**Page-level text extractions:**
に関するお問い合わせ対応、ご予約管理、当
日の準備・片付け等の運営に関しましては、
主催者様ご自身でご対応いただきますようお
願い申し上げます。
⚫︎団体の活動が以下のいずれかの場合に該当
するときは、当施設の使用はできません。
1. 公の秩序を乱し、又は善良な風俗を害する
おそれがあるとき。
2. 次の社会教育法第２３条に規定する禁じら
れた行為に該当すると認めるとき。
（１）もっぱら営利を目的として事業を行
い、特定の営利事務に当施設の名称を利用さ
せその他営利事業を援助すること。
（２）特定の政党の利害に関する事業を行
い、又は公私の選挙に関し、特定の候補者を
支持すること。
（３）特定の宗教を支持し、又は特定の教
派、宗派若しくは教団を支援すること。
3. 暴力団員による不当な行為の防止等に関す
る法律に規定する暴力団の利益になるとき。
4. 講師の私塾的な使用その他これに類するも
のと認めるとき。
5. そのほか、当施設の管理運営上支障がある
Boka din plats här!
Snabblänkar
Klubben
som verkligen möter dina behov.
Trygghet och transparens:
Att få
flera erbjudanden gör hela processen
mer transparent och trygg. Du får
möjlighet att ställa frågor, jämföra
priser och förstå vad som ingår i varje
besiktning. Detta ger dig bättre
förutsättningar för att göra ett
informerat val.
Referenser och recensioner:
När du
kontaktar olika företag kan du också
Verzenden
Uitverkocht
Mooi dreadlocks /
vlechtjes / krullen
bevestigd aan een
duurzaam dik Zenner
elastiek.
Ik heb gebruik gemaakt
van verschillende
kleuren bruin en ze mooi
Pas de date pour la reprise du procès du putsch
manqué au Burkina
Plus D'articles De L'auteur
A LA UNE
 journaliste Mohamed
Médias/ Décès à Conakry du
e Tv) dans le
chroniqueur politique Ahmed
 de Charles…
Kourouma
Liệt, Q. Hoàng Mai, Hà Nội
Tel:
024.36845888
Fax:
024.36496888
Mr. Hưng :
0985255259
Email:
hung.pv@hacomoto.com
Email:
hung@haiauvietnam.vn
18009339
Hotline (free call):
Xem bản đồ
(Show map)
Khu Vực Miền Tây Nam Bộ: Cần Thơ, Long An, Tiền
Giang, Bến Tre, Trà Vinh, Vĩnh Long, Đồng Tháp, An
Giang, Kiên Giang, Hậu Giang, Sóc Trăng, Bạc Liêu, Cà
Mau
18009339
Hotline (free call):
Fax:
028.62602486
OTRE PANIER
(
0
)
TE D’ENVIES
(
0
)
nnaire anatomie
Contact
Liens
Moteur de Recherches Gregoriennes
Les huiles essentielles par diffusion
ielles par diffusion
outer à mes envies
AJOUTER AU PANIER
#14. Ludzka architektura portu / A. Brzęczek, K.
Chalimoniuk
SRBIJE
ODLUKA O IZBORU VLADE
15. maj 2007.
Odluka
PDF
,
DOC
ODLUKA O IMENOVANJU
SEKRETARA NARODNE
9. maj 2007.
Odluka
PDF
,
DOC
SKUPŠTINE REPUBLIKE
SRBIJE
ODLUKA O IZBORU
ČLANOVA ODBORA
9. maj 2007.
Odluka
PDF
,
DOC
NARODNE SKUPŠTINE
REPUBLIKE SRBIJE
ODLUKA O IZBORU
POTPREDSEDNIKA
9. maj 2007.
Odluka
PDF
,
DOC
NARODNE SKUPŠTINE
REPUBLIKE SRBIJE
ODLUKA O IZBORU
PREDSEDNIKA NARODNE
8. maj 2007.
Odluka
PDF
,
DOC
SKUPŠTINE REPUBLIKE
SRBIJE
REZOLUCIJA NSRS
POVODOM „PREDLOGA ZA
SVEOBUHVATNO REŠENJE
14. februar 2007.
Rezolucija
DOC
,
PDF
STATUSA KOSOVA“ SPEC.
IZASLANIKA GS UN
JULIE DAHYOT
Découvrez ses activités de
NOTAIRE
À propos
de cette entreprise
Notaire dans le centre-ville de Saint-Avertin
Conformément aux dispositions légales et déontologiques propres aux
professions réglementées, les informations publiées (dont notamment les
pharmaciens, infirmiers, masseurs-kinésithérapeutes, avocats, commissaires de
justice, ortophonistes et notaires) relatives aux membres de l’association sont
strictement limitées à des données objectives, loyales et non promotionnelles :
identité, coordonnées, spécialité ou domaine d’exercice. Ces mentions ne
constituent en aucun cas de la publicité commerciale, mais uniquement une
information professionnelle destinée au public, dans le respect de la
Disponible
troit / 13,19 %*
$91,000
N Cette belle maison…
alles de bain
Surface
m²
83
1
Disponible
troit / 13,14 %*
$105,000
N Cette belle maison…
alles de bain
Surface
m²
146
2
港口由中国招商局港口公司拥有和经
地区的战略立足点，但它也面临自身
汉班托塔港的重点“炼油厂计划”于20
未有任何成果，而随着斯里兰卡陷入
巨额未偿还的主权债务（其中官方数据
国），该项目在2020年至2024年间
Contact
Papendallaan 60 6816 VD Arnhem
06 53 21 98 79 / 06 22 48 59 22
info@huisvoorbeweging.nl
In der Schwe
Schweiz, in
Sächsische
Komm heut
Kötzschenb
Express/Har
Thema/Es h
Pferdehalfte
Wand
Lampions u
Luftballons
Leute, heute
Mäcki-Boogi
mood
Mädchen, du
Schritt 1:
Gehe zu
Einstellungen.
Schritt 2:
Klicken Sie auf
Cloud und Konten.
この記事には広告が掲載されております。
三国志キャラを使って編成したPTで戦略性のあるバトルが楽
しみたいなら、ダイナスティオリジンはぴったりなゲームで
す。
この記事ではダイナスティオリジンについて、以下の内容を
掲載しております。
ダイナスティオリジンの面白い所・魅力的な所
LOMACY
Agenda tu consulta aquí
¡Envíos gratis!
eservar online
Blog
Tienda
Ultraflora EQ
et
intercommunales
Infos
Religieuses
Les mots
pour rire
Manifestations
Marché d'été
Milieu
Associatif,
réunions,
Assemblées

**TASK DETAILS:**
Among the lines above, find those containing the word "Giang" and copy each.

**RESPONSE BOX:**
Giang, Bến Tre, Trà Vinh, Vĩnh Long, Đồng Tháp, An
Giang, Kiên Giang, Hậu Giang, Sóc Trăng, Bạc Liêu, Cà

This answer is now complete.